When the news broke that Rian Johnson would write and direct Star Wars: Episode VIII (and potentially write Episode IX) it was met with near unanimous acclaim. Here is an obviously talented and well-liked director taking a leap into one of the biggest movie franchises ever, so how could it go wrong? I, for one, was floored. Johnson’s ability to adequately mix genre with legitimate plot is evident in his teen-noir Brick and his unfairly overlooked caper-dramedy The Brothers Bloom. Were you worried he couldn’t handle sci-fi along with that genre and storytelling? Allow me to press play on the Blu-ray of Looper. But it didn’t take long for the Star Wars high to die down and for people to think otherwise about his big decision. But to me, Johnson represents the very best directorial decision, especially for a franchise looking to honorably regain its old following and present itself to new generations of moviegoers.

Johnson is a phenomenal director, there’s no doubting that. If you’ll allow me to pour some more praise on him, I’d just like to present the last episode of Breaking Bad he directed, "Ozymandias" (the episode that series creator Vince Gilligan cites as the best episode of the entire series), as more evidence that he can step into a set story with its own complicated mythology and still hit one out of the park—even if you somehow think TV directing is small potatoes.

When this line of backlash cropped up I couldn’t help but feel it was grossly off the mark since it boiled down to the age-old gripe of people calling other people a sell-out. Yes, in effect he will no longer make new and unique films for the foreseeable future since involvement with these franchises, after all, sometimes take up whole decades of a director’s life—ask Sam Raimi what last decade was like and I’m sure he’ll just repeat, “Spider-Man this, Spider-Man that,” over and over again—but it misses the point. Many of the detractors don’t care about Star Wars, and if I were in their shoes I could definitely see where they are coming from with all the whining, but to Star Wars fan this is a big deal. It’s bigger than an up-and-coming auteur decided to jump on board a huge brand.

To us, it’s akin to someone taking the wheel of a ship in the middle of a massive storm and giving everyone the confidence that they can steer it all the way home.The main squabble with the Star Wars news was that cinephiles had somehow lost a budding auteur/director who has potential, as if the Star Wars behemoth would gobble him up forever, never to be heard from again. To them, Johnson signing on to Star Wars meant that he was effectively cutting short the string of unique and original films that built his filmography. If we turn on the speculation here, we could say that he could have built up steam following Looper to write and direct another sci-fi story that could have been a modern classic, a new Blade Runner or Alien, something that we could have looked back on 30 years in the future and referenced as a defining genre film of a generation. Instead, to them, he went the easy route and joined up with a surefire financial hit.

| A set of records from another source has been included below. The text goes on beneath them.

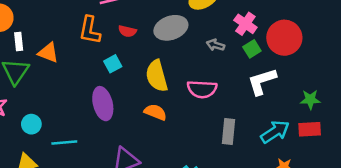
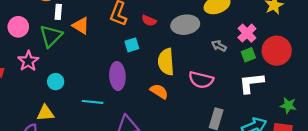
cyan line: (64, 143) -> (93, 102), moved

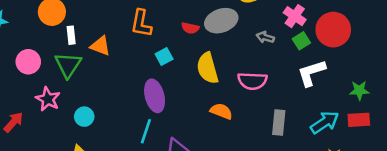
red semicircle: (149, 21) -> (190, 28), moved
orange semicircle: (159, 91) -> (221, 111), moved
cyan line: (93, 102) -> (146, 131), moved, turned -66

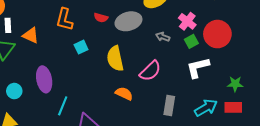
red semicircle: (190, 28) -> (101, 18), moved
pink semicircle: (252, 81) -> (150, 71), turned -50
purple ellipse: (155, 96) -> (44, 79), moved

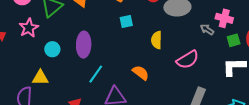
pink cross: (187, 21) -> (224, 18), moved, turned -36
yellow semicircle: (115, 59) -> (157, 40), size x0.7
orange semicircle: (124, 94) -> (141, 73), moved

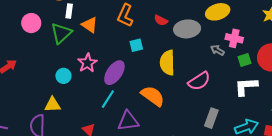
pink star: (29, 28) -> (87, 63), moved
yellow semicircle: (157, 40) -> (167, 63), size x1.4
purple ellipse: (84, 45) -> (114, 73), moved, turned 35
orange semicircle: (141, 73) -> (153, 96), size x1.4

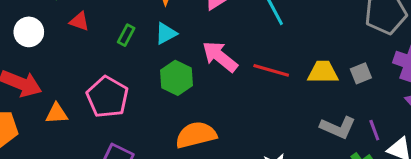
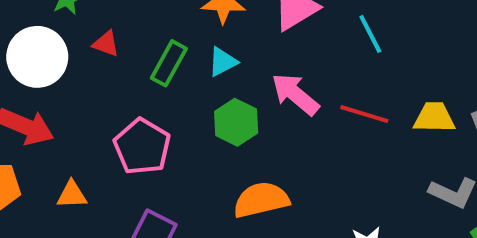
white circle: (29, 32) -> (37, 57), size x1.5
green rectangle: (126, 35) -> (169, 63), size x1.5
orange triangle: (57, 114) -> (72, 195), moved

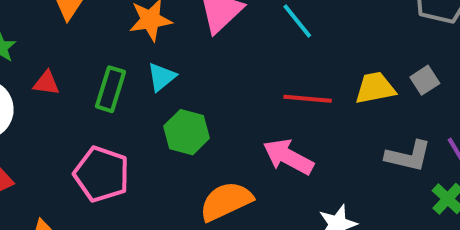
pink arrow: (295, 94) -> (288, 157), moved

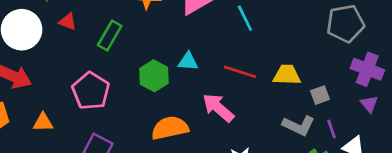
cyan triangle: (162, 77) -> (188, 61), moved, turned 30
gray square: (425, 80) -> (320, 95), moved

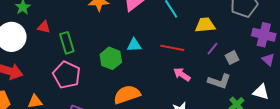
green rectangle: (110, 36) -> (67, 43), moved, turned -40
yellow trapezoid: (287, 75) -> (205, 25), moved
pink arrow: (218, 108) -> (182, 74), moved, size x0.7
purple line: (332, 129) -> (212, 49), moved, turned 64

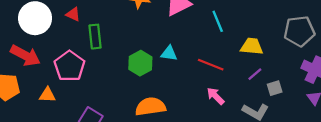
pink pentagon: (67, 75) -> (70, 66), moved

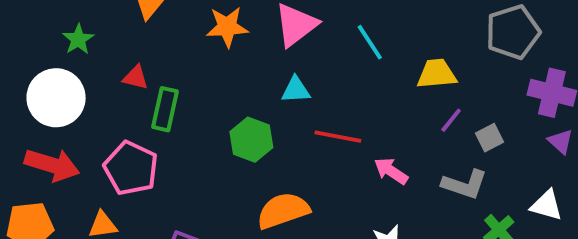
red triangle: (73, 14) -> (136, 77), moved
green rectangle: (95, 37) -> (165, 109), turned 30
cyan triangle: (169, 53) -> (296, 90), moved
red line: (211, 65) -> (338, 137), moved

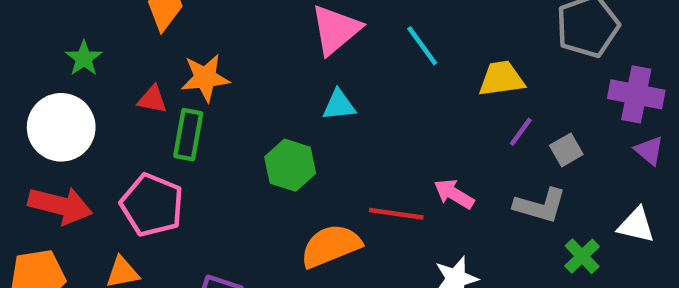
orange star: (227, 27) -> (205, 78), moved
red line: (338, 137) -> (396, 214), moved

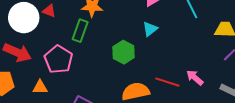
red triangle: (152, 99) -> (49, 11), moved
cyan triangle: (339, 105) -> (150, 29), turned -42

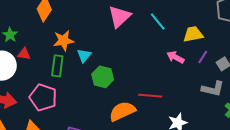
cyan triangle: (150, 29) -> (84, 56), moved
pink arrow: (195, 78) -> (175, 57), moved

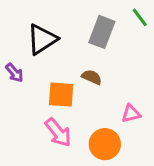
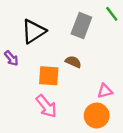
orange circle: (105, 144) -> (97, 116), moved

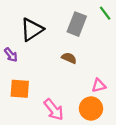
orange square: (49, 76) -> (20, 89), moved
pink arrow: (46, 106) -> (54, 110), moved

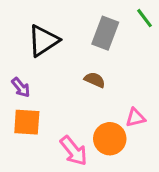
purple arrow: (11, 55) -> (21, 87), moved
orange circle: (91, 109) -> (110, 139), moved

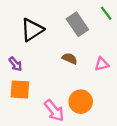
gray rectangle: (105, 33) -> (77, 24), turned -55
pink triangle: (135, 118) -> (102, 64), moved

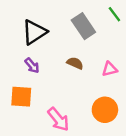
purple arrow: (15, 64) -> (32, 66), moved
orange circle: (81, 102) -> (105, 110), moved

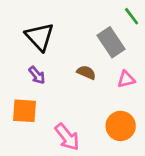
gray rectangle: (83, 26) -> (111, 42), moved
black triangle: (34, 32) -> (40, 37), turned -40

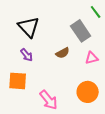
brown semicircle: (86, 72) -> (63, 53), turned 128

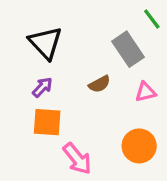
purple arrow: (27, 55) -> (42, 87), turned -96
orange square: (18, 81) -> (47, 122), moved

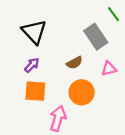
orange circle: (139, 146) -> (82, 92), moved
pink arrow: (77, 159) -> (58, 118), turned -125

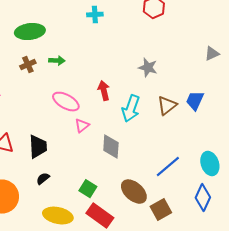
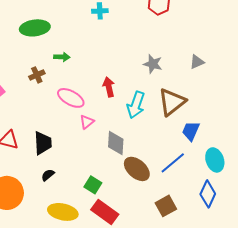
gray triangle: (212, 54) -> (197, 62), moved
brown cross: (28, 65) -> (37, 75), moved
blue trapezoid: (195, 101) -> (191, 131), moved
brown triangle: (167, 106) -> (172, 102), size x1.4
brown ellipse: (134, 192) -> (137, 169), moved

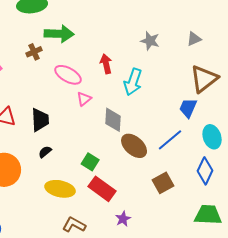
green arrow: (62, 57) -> (59, 34), size x1.8
brown triangle: (172, 102) -> (204, 79), moved

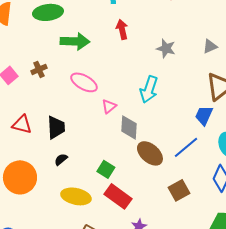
brown cross: (34, 52) -> (39, 69), moved
red arrow: (106, 64) -> (122, 29), moved
pink triangle: (84, 99) -> (109, 106), moved

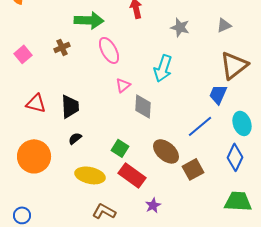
brown cross: (39, 69) -> (62, 47), moved
pink ellipse: (84, 82) -> (109, 50), moved, turned 32
brown ellipse: (150, 153) -> (166, 151), moved

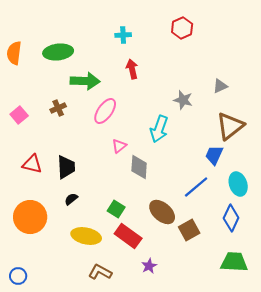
gray star: (180, 27) -> (183, 100), moved
pink ellipse: (109, 50) -> (105, 111), turned 64

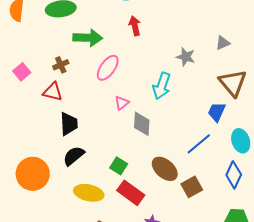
brown triangle: (230, 126) -> (233, 83), turned -32
red triangle: (32, 164) -> (53, 92), moved
black semicircle: (71, 199) -> (74, 156), size x1.6

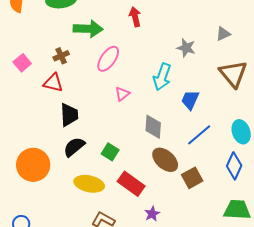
blue trapezoid: (217, 112) -> (190, 100), moved
gray diamond: (142, 124) -> (153, 127), moved
green square: (119, 166) -> (110, 152), moved

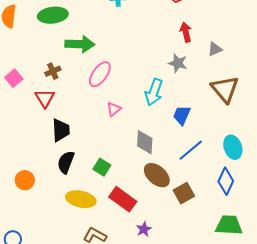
red arrow: (135, 17) -> (186, 32), moved
red triangle: (53, 83) -> (45, 98), turned 45
black semicircle: (74, 147) -> (66, 162), turned -30
orange circle: (33, 165) -> (25, 180), size x0.6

I sort of liken Johnson helming Episode VIII to Irvin Kershner directing The Empire Strikes Back. Johnson will be able to take that unique and indivudial talent he gave to his other films and inject it back into Star Wars, hopefully in the same way that Kershner did with his entry. We all know how that turned out. Being able to function within an already defined universe like Star Wars doesn’t just make a person’s talent disappear (one could make the case agains Hayden Christiansen in this regard, but we’ll leave it at that), and it definitely won’t disappear in Johnson.Before I get ahead of myself, I should mention that Episode VII isn’t even out yet, and we’ll leave the JJ Abrams judgment for another day, but he is an unabashed fan and looks to be bringing the Star Wars universe back to something more than just terrible actors standing in front of green screens. But it’s telling because this backlash never came with Abrams’ hiring. He’d already taken a fledgling franchise and resurrected it with Star Trek, so he basically got a pass with most people. On the other hand with Johnson, he wasn’t so much untested as he’s never had this much responsibility before. The detractors said it’s too bad he’s gone, but I say I’m glad he’s here.

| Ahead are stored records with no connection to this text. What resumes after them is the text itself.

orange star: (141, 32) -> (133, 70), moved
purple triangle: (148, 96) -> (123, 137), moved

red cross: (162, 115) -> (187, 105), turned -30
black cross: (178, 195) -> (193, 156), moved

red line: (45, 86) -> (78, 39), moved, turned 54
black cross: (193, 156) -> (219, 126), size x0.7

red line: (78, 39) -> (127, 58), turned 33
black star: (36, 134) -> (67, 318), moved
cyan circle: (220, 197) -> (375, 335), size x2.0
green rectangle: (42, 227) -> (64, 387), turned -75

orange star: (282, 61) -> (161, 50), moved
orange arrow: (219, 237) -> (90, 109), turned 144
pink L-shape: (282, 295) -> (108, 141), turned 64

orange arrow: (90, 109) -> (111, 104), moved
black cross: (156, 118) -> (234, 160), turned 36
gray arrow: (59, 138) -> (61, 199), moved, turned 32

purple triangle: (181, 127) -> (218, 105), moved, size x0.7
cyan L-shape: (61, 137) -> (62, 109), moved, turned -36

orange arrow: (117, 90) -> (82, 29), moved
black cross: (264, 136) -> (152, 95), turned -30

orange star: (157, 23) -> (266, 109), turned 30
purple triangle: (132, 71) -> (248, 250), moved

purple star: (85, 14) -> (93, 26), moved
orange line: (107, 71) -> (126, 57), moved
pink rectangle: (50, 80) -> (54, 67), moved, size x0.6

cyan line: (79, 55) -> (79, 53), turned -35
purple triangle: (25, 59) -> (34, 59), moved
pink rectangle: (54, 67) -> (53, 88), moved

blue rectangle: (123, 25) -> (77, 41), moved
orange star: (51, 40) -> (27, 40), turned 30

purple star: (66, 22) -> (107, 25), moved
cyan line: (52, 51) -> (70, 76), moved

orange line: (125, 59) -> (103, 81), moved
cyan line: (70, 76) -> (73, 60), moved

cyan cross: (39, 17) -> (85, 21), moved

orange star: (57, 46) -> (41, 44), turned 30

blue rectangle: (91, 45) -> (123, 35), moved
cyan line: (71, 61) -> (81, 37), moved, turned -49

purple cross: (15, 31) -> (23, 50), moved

Most of these up-and-comers grew up on Star Wars, and having the opportunity to have their hand at adding onto that mythology is nothing short of a dream. Just look at Godzilla director Gareth Edwards (who will be doing his own official Star Wars standalone movie). He’s said multiple times that Star Wars is the reason he got into directing in the first place, and now he’s going to be participating in what got him there in the first place. For these guys (sadly, there aren’t any girls…yet, though one can hope) Star Wars is a galvanizing force, and Johnson’s directorial and writing abilities will potentially be the most valuable asset to this new trilogy.

The bottom line is that we should all just calm down, though I know when all is said and done with Star Wars nothing is calm. Johnson is gone to the people who think only in terms of a limited viewpoint, but a guy as talented at he is can’t simply wallow for that long. The incredible stepping-stones of those previous accomplishments like Looper and The Brothers Bloom have to lead somewhere. In this case, that visionary mindset is now involved in Star Wars and I couldn’t be happier.